Famílias reconstruídas: voltar a amar depois da separação
Existem fins que não terminam… relações que acabam, mas não nos deixam. Ficam dentro de nós, muitas vezes sem palavras, a influenciar a forma como sentimos, reagimos e nos ligamos a quem chega depois. É nesse espaço, entre o que terminou e o que ainda não encontrou forma, que nascem muitas famílias reconstruídas. Não são apenas novos começos, são encontros entre histórias que ainda estão a ser vividas por dentro.
Voltar a amar depois de uma rutura não é um gesto simples. Implica aproximar-se outra vez, sabendo que o vínculo pode falhar. À luz da teoria da vinculação, sabemos que procuramos no outro segurança, estabilidade, um lugar onde possamos baixar a guarda (Bowlby, 1988). Mas quando essa segurança já foi quebrada, a proximidade deixa de ser apenas desejada e passa também a ser temida.
Winnicott (1965, 1971) falava da importância de um ambiente “suficientemente bom”, não perfeito mas capaz de sustentar a experiência emocional sem invadir nem abandonar. Nas famílias reconstruídas, esse ambiente não existe à partida, tem de ser criado e muitas vezes começa por falhar. Porque aquilo que cada pessoa traz não é apenas a vontade de recomeçar, traz também experiências que não foram totalmente pensadas, perdas que ainda não encontraram lugar, emoções que ficaram por digerir.

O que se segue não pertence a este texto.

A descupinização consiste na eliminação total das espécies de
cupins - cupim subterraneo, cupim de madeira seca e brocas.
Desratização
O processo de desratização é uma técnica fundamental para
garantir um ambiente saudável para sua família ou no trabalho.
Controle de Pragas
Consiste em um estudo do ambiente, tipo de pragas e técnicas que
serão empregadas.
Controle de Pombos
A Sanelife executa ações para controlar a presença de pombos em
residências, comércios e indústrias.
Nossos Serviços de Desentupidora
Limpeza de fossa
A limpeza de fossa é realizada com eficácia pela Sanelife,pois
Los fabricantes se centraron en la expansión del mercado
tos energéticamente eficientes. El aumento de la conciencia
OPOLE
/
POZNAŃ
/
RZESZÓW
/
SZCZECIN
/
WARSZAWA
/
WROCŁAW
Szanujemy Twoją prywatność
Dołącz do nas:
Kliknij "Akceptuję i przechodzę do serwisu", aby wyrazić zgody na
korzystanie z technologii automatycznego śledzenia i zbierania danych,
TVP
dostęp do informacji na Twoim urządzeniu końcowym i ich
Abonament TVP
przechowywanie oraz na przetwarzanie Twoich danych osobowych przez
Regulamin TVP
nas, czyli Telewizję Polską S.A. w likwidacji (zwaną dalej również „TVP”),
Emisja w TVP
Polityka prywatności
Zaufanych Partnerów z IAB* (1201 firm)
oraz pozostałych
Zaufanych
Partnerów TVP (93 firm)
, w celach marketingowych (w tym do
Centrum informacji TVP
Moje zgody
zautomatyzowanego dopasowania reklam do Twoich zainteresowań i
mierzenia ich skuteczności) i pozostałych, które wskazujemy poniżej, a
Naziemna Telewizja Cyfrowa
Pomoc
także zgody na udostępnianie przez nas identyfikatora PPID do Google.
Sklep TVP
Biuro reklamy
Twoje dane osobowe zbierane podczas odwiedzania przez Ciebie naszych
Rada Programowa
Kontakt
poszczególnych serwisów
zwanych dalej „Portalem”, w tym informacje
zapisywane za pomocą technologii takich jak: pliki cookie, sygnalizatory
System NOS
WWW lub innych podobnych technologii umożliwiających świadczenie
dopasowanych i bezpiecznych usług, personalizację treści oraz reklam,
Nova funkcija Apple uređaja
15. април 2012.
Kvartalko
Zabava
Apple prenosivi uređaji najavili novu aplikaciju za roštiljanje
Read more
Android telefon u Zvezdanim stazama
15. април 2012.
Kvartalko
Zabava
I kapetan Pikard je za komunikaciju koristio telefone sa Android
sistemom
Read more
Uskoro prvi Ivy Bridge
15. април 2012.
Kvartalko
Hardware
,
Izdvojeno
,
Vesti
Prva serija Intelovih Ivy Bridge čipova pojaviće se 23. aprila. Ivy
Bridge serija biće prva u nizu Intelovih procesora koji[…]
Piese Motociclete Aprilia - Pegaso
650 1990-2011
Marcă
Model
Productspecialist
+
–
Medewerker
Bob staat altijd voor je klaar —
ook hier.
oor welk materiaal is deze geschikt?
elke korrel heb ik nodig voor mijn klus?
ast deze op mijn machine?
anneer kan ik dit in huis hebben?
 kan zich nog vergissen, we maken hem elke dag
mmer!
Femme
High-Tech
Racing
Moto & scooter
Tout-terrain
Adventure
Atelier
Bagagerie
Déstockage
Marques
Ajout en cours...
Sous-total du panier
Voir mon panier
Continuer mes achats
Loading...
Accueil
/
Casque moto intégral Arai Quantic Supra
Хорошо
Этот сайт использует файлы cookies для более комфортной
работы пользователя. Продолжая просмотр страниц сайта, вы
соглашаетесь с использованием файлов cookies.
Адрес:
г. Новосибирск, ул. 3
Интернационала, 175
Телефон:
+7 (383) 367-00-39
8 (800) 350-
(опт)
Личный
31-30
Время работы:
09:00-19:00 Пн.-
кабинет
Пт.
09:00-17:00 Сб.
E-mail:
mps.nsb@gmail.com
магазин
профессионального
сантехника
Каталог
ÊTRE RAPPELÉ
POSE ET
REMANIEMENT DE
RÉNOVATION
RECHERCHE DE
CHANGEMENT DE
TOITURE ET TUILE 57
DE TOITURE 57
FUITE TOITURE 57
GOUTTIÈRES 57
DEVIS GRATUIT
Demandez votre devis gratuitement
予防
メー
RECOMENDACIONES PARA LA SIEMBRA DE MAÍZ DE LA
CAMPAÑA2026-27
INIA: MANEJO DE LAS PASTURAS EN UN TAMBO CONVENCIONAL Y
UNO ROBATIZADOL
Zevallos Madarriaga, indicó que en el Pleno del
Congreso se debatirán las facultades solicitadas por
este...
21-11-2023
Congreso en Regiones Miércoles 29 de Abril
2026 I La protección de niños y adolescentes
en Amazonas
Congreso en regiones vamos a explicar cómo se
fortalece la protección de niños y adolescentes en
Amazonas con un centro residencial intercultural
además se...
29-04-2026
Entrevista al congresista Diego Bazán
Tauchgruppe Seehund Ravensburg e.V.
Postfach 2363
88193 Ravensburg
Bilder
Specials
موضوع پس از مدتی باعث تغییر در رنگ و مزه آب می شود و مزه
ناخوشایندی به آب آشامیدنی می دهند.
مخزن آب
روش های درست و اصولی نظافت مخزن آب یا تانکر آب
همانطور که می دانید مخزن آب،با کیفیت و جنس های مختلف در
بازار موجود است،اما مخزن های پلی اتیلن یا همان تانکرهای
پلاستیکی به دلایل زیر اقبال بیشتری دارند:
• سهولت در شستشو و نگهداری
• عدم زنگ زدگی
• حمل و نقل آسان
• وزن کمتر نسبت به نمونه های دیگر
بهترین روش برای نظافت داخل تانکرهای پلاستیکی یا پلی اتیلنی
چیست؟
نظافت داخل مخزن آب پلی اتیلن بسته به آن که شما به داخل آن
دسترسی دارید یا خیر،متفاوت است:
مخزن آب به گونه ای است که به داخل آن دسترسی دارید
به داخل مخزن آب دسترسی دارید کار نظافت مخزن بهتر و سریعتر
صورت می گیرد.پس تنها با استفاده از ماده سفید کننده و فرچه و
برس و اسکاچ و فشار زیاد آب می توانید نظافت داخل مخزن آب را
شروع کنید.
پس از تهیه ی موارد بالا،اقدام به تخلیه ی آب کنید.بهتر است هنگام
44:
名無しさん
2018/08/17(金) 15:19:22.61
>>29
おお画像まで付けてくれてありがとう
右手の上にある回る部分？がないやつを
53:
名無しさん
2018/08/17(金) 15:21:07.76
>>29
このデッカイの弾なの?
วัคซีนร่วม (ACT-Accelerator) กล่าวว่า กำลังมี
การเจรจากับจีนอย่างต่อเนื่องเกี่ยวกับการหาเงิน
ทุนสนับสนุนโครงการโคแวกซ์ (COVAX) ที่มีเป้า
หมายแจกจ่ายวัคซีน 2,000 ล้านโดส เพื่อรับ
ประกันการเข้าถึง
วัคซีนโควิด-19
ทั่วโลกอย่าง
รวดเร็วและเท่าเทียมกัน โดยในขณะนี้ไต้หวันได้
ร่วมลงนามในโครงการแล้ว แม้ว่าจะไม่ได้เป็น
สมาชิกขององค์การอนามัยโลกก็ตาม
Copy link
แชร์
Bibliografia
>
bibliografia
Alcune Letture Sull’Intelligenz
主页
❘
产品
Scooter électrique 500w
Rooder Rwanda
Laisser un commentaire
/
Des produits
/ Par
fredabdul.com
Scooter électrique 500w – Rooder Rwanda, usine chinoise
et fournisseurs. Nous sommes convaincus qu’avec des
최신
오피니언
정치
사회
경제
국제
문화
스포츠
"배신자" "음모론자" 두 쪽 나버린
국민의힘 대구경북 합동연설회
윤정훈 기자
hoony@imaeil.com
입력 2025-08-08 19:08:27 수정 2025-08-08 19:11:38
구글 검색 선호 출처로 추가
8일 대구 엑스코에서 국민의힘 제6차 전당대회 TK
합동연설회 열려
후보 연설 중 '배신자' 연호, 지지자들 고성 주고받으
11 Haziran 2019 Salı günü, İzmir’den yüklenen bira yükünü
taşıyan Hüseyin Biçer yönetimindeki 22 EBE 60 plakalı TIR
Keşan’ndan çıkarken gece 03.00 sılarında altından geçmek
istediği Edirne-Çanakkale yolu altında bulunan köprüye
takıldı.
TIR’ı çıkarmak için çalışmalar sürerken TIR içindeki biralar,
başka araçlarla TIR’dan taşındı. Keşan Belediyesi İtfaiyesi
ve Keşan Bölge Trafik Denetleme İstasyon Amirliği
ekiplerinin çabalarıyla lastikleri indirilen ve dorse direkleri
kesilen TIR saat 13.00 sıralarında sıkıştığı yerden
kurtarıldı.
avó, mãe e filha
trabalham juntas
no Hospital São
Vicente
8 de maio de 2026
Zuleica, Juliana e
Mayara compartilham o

Quando duas pessoas se encontram, não transportam apenas histórias diferentes, mas também formas distintas de se relacionar com o outro, construídas ao longo das suas trajetórias de vida. No entanto, aquilo que emerge entre elas não é simplesmente a repetição dessas histórias, há algo de inaugural nesse encontro. O “nós” que se forma é único, irrepetível, resultado de uma construção partilhada que não existia antes.
Neste sentido, e aproximando-nos da filosofia da diferença, não se trata apenas de repetição, mas da possibilidade de produzir diferença a partir do encontro (Deleuze, 1968). Cada relação introduz algo novo na experiência de cada um, transformando não apenas o vínculo, mas também a forma como cada sujeito se reconhece a si próprio. O passado é convocado mas não determina totalmente o que pode vir a ser criado.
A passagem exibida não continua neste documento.